BEGIN Source material

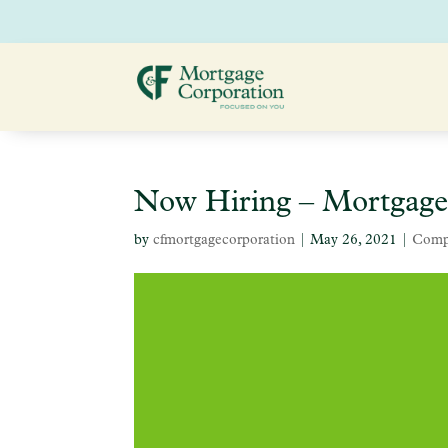
Now Hiring – Mortgage
by
cfmortgagecorporation
|
May 26, 2021
|
Comp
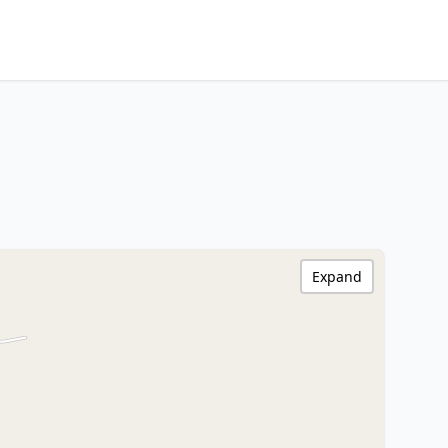
Expand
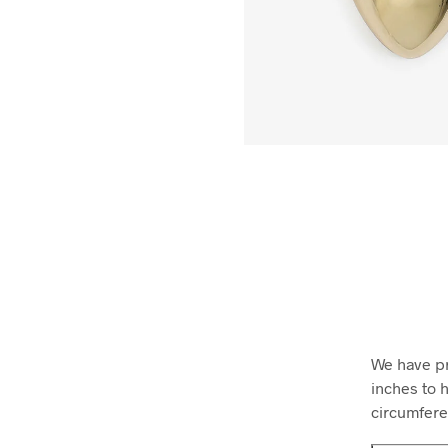
We have pr
inches to h
circumfere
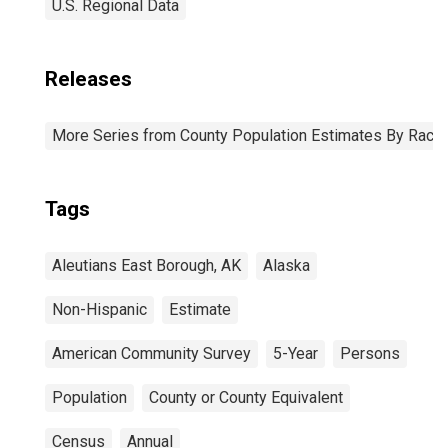
U.S. Regional Data
Releases
More Series from County Population Estimates By Race 
Tags
Aleutians East Borough, AK
Alaska
Non-Hispanic
Estimate
American Community Survey
5-Year
Persons
Population
County or County Equivalent
Census
Annual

END Source material

Show all lines from the records above where the word "Population" occurs.

■ Task result ■
More Series from County Population Estimates By Race 
Population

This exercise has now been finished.